Die Schreib:maschine

Seit mehr als zehn Jahren bietet die Schreib:maschine Autoren und Komponisten eine offene Bühne, in der sie ihre neuen Musicals vor (zumeist wohlwollendem) Publikum ausprobieren können. Am 28. März 2021 wurde dies in Berlin, Hamburg, Wien und Köln sehr erfolgreiche Format zum ersten Mal live gestreamt und auf diversen Plattformen gezeigt.

Tom van Hasselt führt auch an diesem Abend durch das Programm. Die Ausschnitte aus den Musicals „Der Teufel mit den drei goldenen Haaren“, „Bühnenschwestern“ und „Deine Stimme Zählt“ werden durch Interviews mit den kreativen Köpfen hinter den Shows abgerundet.

Nach einem launigen Opener, in dem van Hasselt über die frustrierende Situation eines Autors und Komponisten lamentiert und die Schreib:maschine als Licht am Ende des Tunnels sieht, geht es direkt los mit „Der Teufel mit den drei goldenen Haaren“.

Kathi Damerow (Buch), Lukas Nimschek (Musik) und Franziska Kuropka (Texte) haben das Stück für „Westand Musical“ geschrieben, eine eigens gegründete (Open Air) Bühne in Braunschweig, die diesen Sommer neben dem „Teufel“ auch „Bürobiester“ von demselben Kreativteam zeigen wird.

Christopher Dederichs, Sarah Matberg, Veit Schäfermeier und Frank Winkels bringen das Publikum schon mit dem ersten Song, „Der Junge mit der Glückshaut“ auf Märchenkurs. Es geht um Hans, dem mit Erreichen seines 14. Lebensjahres ein spannendes Schicksal vorhergesagt wird. Musikalisch poppig und schwungvoll bringen die vier Sängerinnen und Sänger die Prophezeiung in die Online-Welt.

Doch wie immer kommt es anders als man denkt: Hans wird vom König mit einem wichtigen Brief zu dessen Tochter geschickt und trifft im Wald auf die Räuber Müller, Meier, Mottenrock‘. Als Hans schläft stehlen die Räuber den Brief, nur um festzustellen, dass er Hans‘ Todesurteil enthält. Kurzerhand ändern sie den Text und versteigen sich in irrwitzigen Ideen, was der König sich noch alles für Hans wünscht.
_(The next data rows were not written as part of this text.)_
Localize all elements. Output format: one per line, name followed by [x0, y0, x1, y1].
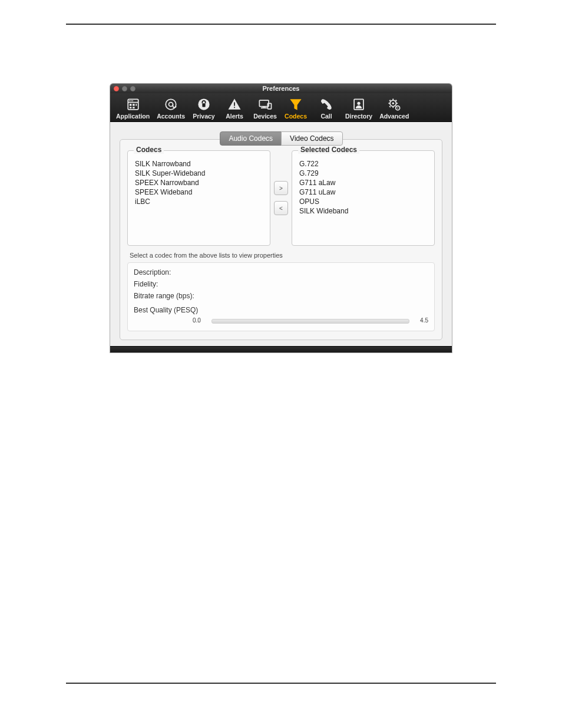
tab-label: Advanced	[379, 113, 409, 120]
tab-accounts[interactable]: Accounts	[153, 95, 189, 121]
codec-subtabs: Audio Codecs Video Codecs	[116, 131, 446, 146]
window-controls	[110, 86, 135, 91]
bitrate-label: Bitrate range (bps):	[134, 292, 194, 300]
tab-devices[interactable]: Devices	[250, 95, 280, 121]
svg-rect-18	[261, 107, 267, 108]
svg-rect-25	[393, 107, 394, 108]
available-codecs-group: Codecs SILK Narrowband SILK Super-Wideba…	[127, 150, 270, 246]
description-label: Description:	[134, 268, 171, 276]
svg-point-21	[357, 102, 360, 105]
phone-icon	[318, 96, 335, 113]
tab-label: Privacy	[193, 113, 214, 120]
devices-icon	[257, 96, 273, 113]
codec-item[interactable]: G.722	[298, 159, 428, 169]
tab-codecs[interactable]: Codecs	[280, 95, 311, 121]
codec-item[interactable]: iLBC	[134, 197, 264, 206]
svg-rect-14	[234, 103, 235, 106]
codec-item[interactable]: G711 uLaw	[298, 187, 428, 197]
application-icon	[125, 96, 141, 113]
fidelity-label: Fidelity:	[134, 280, 158, 288]
available-codecs-list[interactable]: SILK Narrowband SILK Super-Wideband SPEE…	[134, 159, 264, 206]
pesq-slider[interactable]: 0.0 4.5	[134, 317, 428, 324]
codec-item[interactable]: OPUS	[298, 197, 428, 206]
svg-rect-24	[393, 98, 394, 100]
codec-item[interactable]: SILK Narrowband	[134, 159, 264, 169]
svg-rect-15	[234, 107, 235, 108]
codec-item[interactable]: SPEEX Narrowband	[134, 178, 264, 187]
zoom-icon[interactable]	[130, 86, 135, 91]
preferences-window: Preferences Application	[110, 84, 452, 353]
selected-codecs-title: Selected Codecs	[298, 146, 359, 154]
svg-point-4	[132, 100, 133, 101]
window-footer	[110, 346, 452, 353]
svg-rect-27	[396, 103, 398, 104]
tab-alerts[interactable]: Alerts	[219, 95, 250, 121]
titlebar: Preferences	[110, 84, 452, 93]
alert-icon	[226, 96, 243, 113]
move-buttons: > <	[274, 150, 288, 246]
svg-point-2	[129, 100, 130, 101]
pesq-min: 0.0	[193, 317, 206, 324]
window-title: Preferences	[110, 85, 452, 92]
tab-privacy[interactable]: Privacy	[189, 95, 219, 121]
pesq-label: Best Quality (PESQ)	[134, 306, 198, 314]
funnel-icon	[287, 96, 304, 113]
tab-application[interactable]: Application	[113, 95, 153, 121]
codec-item[interactable]: SPEEX Wideband	[134, 187, 264, 197]
pesq-max: 4.5	[415, 317, 428, 324]
svg-rect-6	[133, 104, 135, 106]
svg-point-11	[169, 103, 173, 107]
tab-label: Alerts	[226, 113, 243, 120]
selected-codecs-group: Selected Codecs G.722 G.729 G711 aLaw G7…	[292, 150, 435, 246]
codec-item[interactable]: SILK Wideband	[298, 206, 428, 216]
svg-rect-26	[389, 103, 391, 104]
tab-label: Application	[116, 113, 150, 120]
at-sign-icon	[163, 96, 179, 113]
svg-point-33	[397, 107, 398, 108]
svg-point-23	[392, 103, 395, 105]
tab-label: Accounts	[157, 113, 185, 120]
tab-advanced[interactable]: Advanced	[376, 95, 412, 121]
preferences-toolbar: Application Accounts	[110, 93, 452, 122]
tab-video-codecs[interactable]: Video Codecs	[281, 131, 343, 146]
directory-icon	[351, 96, 367, 113]
selected-codecs-list[interactable]: G.722 G.729 G711 aLaw G711 uLaw OPUS SIL…	[298, 159, 428, 216]
move-left-button[interactable]: <	[274, 201, 288, 215]
tab-directory[interactable]: Directory	[342, 95, 376, 121]
codecs-card: Codecs SILK Narrowband SILK Super-Wideba…	[120, 139, 442, 340]
svg-point-3	[130, 100, 131, 101]
privacy-icon	[196, 96, 212, 113]
svg-rect-7	[135, 104, 137, 106]
minimize-icon[interactable]	[122, 86, 127, 91]
svg-rect-13	[202, 103, 205, 107]
svg-rect-17	[263, 107, 266, 108]
tab-audio-codecs[interactable]: Audio Codecs	[220, 131, 282, 146]
move-right-button[interactable]: >	[274, 181, 288, 195]
codec-item[interactable]: G.729	[298, 169, 428, 178]
tab-label: Codecs	[285, 113, 307, 120]
svg-rect-5	[129, 104, 131, 106]
tab-label: Devices	[253, 113, 277, 120]
tab-label: Call	[320, 113, 332, 120]
svg-rect-30	[389, 106, 391, 107]
available-codecs-title: Codecs	[134, 146, 164, 154]
gear-icon	[386, 96, 402, 113]
tab-call[interactable]: Call	[311, 95, 342, 121]
properties-hint: Select a codec from the above lists to v…	[130, 252, 432, 259]
pesq-track[interactable]	[211, 320, 409, 321]
codec-item[interactable]: G711 aLaw	[298, 178, 428, 187]
tab-label: Directory	[345, 113, 372, 120]
close-icon[interactable]	[114, 86, 119, 91]
svg-rect-8	[129, 107, 131, 108]
codec-item[interactable]: SILK Super-Wideband	[134, 169, 264, 178]
codec-properties: Description: Fidelity: Bitrate range (bp…	[127, 262, 435, 331]
codecs-pane: Audio Codecs Video Codecs Codecs SILK Na…	[110, 122, 452, 346]
svg-rect-9	[133, 107, 135, 108]
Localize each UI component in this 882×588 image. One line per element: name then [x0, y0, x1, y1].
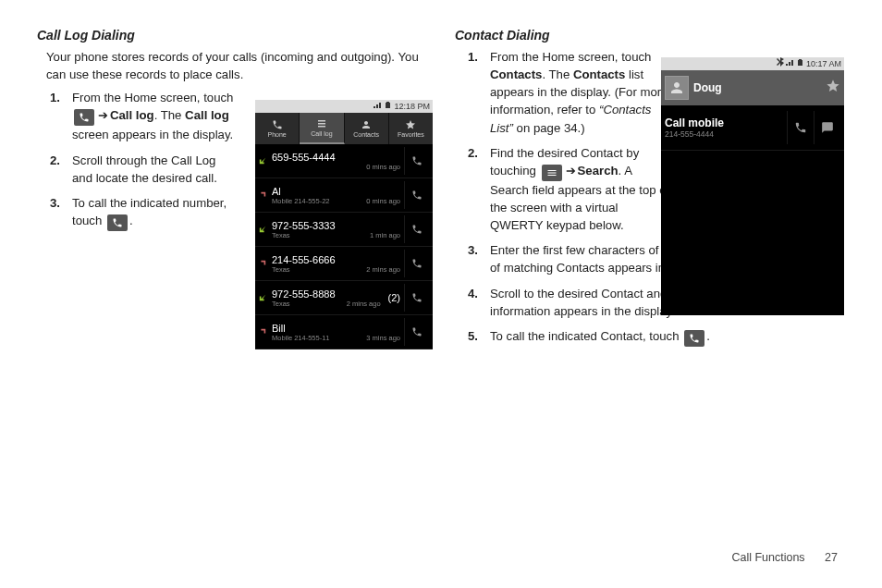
call-log-row[interactable]: BillMobile 214-555-113 mins ago	[255, 315, 433, 349]
svg-rect-3	[799, 59, 802, 60]
tab-label: Call log	[311, 130, 332, 137]
step-text: on page 34.)	[513, 121, 585, 135]
tab-label: Contacts	[353, 131, 379, 138]
phone-contact-figure: 10:17 AM Doug Call mobile 214-555-4444	[661, 57, 844, 315]
avatar-icon	[665, 76, 689, 100]
step-2-left: Scroll through the Call Log and locate t…	[72, 152, 239, 187]
tab-contacts[interactable]: Contacts	[345, 113, 389, 144]
call-button[interactable]	[404, 181, 429, 209]
phone-icon	[74, 109, 94, 126]
contact-header: Doug	[661, 70, 844, 105]
contact-name: Doug	[693, 81, 821, 94]
call-log-row[interactable]: AlMobile 214-555-220 mins ago	[255, 178, 433, 213]
call-button[interactable]	[404, 147, 429, 175]
call-button[interactable]	[404, 215, 429, 243]
call-time: 0 mins ago	[366, 163, 400, 171]
status-bar: 12:18 PM	[255, 100, 433, 113]
call-log-list: 659-555-44440 mins agoAlMobile 214-555-2…	[255, 144, 433, 349]
call-button[interactable]	[404, 318, 429, 346]
tab-phone[interactable]: Phone	[255, 113, 300, 144]
call-time: 3 mins ago	[366, 334, 400, 342]
contact-row-label: Call mobile	[665, 116, 787, 129]
step-text: To call the indicated Contact, touch	[490, 329, 682, 343]
step-1-left: From the Home screen, touch ➔Call log. T…	[72, 89, 239, 143]
call-time: 0 mins ago	[366, 197, 400, 205]
signal-icon	[786, 57, 795, 70]
call-location: Mobile 214-555-11	[272, 334, 330, 342]
search-label: Search	[578, 164, 619, 178]
outgoing-icon	[257, 328, 268, 336]
arrow-icon: ➔	[98, 108, 108, 122]
status-time: 10:17 AM	[806, 57, 841, 70]
call-log-row[interactable]: 214-555-6666Texas2 mins ago	[255, 247, 433, 281]
call-log-row[interactable]: 972-555-3333Texas1 min ago	[255, 213, 433, 247]
call-button[interactable]	[787, 111, 814, 144]
call-location: Texas	[272, 300, 290, 308]
page-footer: Call Functions 27	[731, 551, 838, 564]
call-time: 2 mins ago	[366, 265, 400, 274]
call-button[interactable]	[404, 250, 429, 277]
tab-label: Favorites	[398, 131, 424, 138]
step-text: Call log	[185, 108, 229, 122]
page-number: 27	[825, 551, 838, 564]
tab-label: Phone	[268, 131, 287, 138]
sms-button[interactable]	[814, 111, 840, 144]
call-number: 972-555-8888	[272, 288, 385, 300]
status-time: 12:18 PM	[394, 100, 430, 113]
step-text: . The	[154, 108, 185, 122]
step-text: .	[706, 329, 710, 343]
tab-favorites[interactable]: Favorites	[389, 113, 433, 144]
tab-bar: Phone Call log Contacts Favorites	[255, 113, 433, 144]
step-text: From the Home screen, touch	[72, 91, 233, 104]
incoming-icon	[257, 226, 268, 233]
call-number: 972-555-3333	[272, 220, 404, 231]
call-log-row[interactable]: 659-555-44440 mins ago	[255, 144, 433, 178]
call-button[interactable]	[404, 284, 429, 312]
section-title-contact: Contact Dialing	[455, 28, 845, 43]
intro-text-left: Your phone stores records of your calls …	[46, 48, 427, 83]
contact-blank	[661, 151, 844, 315]
call-number: 659-555-4444	[272, 152, 404, 163]
footer-label: Call Functions	[731, 551, 804, 564]
incoming-icon	[257, 294, 268, 301]
favorite-star-icon[interactable]	[826, 79, 840, 97]
battery-icon	[385, 100, 392, 113]
step-5-right: To call the indicated Contact, touch .	[490, 327, 845, 347]
call-time: 1 min ago	[370, 231, 400, 239]
svg-rect-1	[386, 102, 389, 103]
battery-icon	[797, 57, 804, 70]
step-2-right: Find the desired Contact by touching ➔Se…	[490, 144, 670, 235]
step-text: .	[129, 214, 133, 227]
step-text: Contacts	[573, 67, 625, 81]
call-number: 214-555-6666	[272, 254, 404, 265]
tab-call-log[interactable]: Call log	[300, 113, 344, 144]
call-count: (2)	[385, 292, 404, 303]
call-log-label: Call log	[110, 108, 154, 122]
step-text: To call the indicated number, touch	[72, 196, 227, 227]
svg-rect-2	[798, 60, 802, 66]
svg-rect-0	[386, 103, 390, 108]
incoming-icon	[257, 157, 268, 165]
step-text: Contacts	[490, 67, 542, 81]
step-text: From the Home screen, touch	[490, 50, 651, 64]
phone-icon	[684, 330, 704, 347]
call-location: Texas	[272, 265, 290, 274]
phone-icon	[107, 214, 128, 231]
outgoing-icon	[257, 191, 268, 199]
call-time: 2 mins ago	[347, 300, 381, 308]
section-title-call-log: Call Log Dialing	[37, 28, 427, 43]
bluetooth-icon	[777, 57, 784, 70]
call-number: Al	[272, 186, 404, 197]
call-location: Texas	[272, 231, 290, 239]
step-3-left: To call the indicated number, touch .	[72, 194, 239, 231]
call-log-row[interactable]: 972-555-8888Texas2 mins ago(2)	[255, 281, 433, 315]
call-number: Bill	[272, 323, 404, 334]
step-text: . The	[542, 67, 572, 81]
status-bar: 10:17 AM	[661, 57, 844, 70]
call-location: Mobile 214-555-22	[272, 197, 330, 205]
menu-icon	[542, 165, 562, 181]
outgoing-icon	[257, 260, 268, 267]
phone-calllog-figure: 12:18 PM Phone Call log Contacts Favorit…	[255, 100, 433, 349]
contact-call-row[interactable]: Call mobile 214-555-4444	[661, 105, 844, 151]
contact-row-number: 214-555-4444	[665, 129, 787, 139]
In der nächsten Szene wacht Hans in der Suppenküche des Schlosses auf und bringt der Prinzessin wenig einfühlsam bei, dass es mit ihren Kochkünsten nicht weit her ist. Kurzerhand wird die Hühnersuppe mit Knoblauch, Curry und Chili und Kokosmilch verfeinert (öhm, ernsthaft?): „Ich will für immer mit Dir kochen!“ ist eine schöne Popnummer, bei der man vor dem inneren Auge schon begeisterte Kinder im Publikum mitklatschen sieht. Texte wie „süß und trotzdem scharf, was ich nicht denken darf“, sind dann eher was für die Eltern.

Diese Mischung aus kinderkompatibler Handlung, mitreißenden Popsongs und Side Kicks, die auch die Erwachsenen zum Lachen bringen werden, versprechen gute Unterhaltung für die ganze Familie.
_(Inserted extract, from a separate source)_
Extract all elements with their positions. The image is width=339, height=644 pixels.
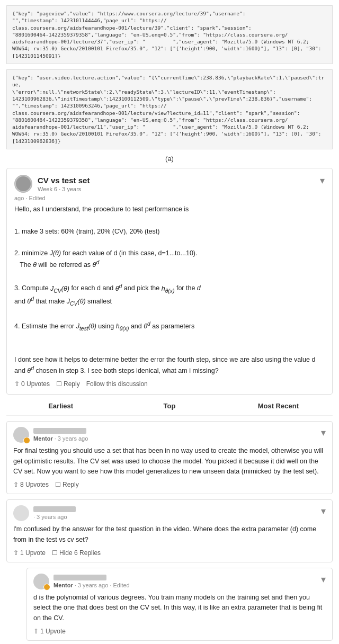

Von Familie wollen die beiden Protagonistinnen des zweiten Beitrags nichts wissen. Kira und Luna sind zwar Schwestern, „Bühnenschwestern“, doch sie stehen in permanenter Konkurrenz zueinander und sind auch vor Neid und Missgunst nicht gefeit, obwohl zwischen ihren Wirkungsstätten – Luna ist Chefdramaturgin in Wuppertal, Kira steht auf Musicalbühnen am Broadway – mehr als 6000 km liegen.
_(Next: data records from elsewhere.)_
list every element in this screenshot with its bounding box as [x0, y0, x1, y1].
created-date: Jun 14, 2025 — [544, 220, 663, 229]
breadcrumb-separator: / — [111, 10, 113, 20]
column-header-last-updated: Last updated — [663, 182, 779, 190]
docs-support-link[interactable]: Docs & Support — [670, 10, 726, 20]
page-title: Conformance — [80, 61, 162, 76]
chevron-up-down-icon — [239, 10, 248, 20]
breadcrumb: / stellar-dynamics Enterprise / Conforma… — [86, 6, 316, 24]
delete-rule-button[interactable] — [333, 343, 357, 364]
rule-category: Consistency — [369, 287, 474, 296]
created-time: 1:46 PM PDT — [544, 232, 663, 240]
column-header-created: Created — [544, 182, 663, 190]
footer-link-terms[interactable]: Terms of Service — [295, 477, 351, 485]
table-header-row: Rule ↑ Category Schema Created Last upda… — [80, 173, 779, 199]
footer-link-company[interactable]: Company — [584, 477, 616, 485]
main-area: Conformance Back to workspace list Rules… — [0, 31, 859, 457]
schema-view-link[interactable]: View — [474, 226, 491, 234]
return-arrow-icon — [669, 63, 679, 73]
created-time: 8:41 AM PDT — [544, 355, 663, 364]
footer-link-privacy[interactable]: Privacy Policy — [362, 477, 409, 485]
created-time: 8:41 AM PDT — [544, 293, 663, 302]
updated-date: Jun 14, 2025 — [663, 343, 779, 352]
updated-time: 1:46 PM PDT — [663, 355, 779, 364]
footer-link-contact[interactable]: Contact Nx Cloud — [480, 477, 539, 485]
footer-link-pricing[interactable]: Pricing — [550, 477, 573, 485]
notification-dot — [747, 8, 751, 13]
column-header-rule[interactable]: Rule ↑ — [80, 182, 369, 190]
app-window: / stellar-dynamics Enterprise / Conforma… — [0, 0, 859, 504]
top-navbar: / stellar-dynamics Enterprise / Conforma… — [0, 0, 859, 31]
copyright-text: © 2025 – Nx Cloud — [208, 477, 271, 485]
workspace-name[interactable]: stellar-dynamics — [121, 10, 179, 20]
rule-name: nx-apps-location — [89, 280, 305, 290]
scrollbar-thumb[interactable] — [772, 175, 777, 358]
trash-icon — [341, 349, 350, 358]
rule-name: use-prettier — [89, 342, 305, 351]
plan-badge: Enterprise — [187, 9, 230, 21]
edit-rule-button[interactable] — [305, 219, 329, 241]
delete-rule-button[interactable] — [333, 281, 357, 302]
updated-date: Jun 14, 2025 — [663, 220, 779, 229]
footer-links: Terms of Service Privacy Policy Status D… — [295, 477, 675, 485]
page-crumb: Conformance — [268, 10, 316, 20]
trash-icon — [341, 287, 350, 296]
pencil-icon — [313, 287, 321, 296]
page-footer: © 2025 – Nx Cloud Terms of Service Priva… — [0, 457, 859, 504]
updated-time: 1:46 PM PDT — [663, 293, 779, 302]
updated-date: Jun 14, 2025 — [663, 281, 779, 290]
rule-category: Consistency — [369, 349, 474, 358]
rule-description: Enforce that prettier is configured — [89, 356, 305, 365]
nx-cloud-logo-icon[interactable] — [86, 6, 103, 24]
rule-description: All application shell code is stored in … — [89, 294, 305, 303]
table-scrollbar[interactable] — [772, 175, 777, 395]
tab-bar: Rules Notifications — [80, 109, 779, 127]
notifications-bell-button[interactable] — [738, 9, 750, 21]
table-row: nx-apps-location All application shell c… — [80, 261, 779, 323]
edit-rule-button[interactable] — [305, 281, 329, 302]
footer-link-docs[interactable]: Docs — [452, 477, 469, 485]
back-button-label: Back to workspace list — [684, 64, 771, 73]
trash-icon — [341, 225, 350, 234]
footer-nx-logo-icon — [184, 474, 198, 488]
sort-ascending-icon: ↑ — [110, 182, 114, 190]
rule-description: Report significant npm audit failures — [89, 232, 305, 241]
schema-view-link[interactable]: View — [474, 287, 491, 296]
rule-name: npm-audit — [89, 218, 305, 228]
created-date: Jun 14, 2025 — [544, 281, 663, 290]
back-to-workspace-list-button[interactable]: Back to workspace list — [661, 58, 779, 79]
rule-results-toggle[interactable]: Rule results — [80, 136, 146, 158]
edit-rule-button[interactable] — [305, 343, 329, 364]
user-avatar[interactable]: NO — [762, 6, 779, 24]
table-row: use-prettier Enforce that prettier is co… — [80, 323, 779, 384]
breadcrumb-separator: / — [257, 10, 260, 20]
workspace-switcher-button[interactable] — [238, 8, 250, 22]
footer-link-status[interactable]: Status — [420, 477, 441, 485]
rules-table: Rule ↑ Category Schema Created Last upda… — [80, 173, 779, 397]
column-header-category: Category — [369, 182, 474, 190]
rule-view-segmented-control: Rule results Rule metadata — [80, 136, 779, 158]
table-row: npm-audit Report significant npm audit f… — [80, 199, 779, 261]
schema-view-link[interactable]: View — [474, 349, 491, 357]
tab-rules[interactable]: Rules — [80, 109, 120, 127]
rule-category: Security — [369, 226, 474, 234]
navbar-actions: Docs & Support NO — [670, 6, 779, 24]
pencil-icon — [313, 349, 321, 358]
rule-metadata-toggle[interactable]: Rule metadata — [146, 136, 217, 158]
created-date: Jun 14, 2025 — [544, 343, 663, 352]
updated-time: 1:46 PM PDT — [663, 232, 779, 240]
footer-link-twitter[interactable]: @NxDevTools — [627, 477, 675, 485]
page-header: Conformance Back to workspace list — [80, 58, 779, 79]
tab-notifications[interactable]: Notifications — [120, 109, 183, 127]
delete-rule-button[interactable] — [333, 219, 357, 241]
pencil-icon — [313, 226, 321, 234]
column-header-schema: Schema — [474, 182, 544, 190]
Tom van Hasselt bleibt sich treu und hat dieses Zwei-Personen-Stück ganz im Stil der 1920er Jahre komponiert. Dabei ist Charleston ein allgegenwärtiges musikalisches Motiv.

Mit Nini Stadlmann als Luna und Franziska Becker als Kira wurden zwei Darstellerinnen besetzt, die schon mehrfach eindrücklich unter Beweis gestellt haben, dass ihnen exzentrische, abgespannte Charaktere liegen. Entsprechend steht die Zickigkeit und der Egoismus bei beiden Grazien bei „Meine Schwester macht Theater“ im Vordergrund. Allein durch ihre Mimik und Gestik sorgen Stadlmann und Becker für Lacher.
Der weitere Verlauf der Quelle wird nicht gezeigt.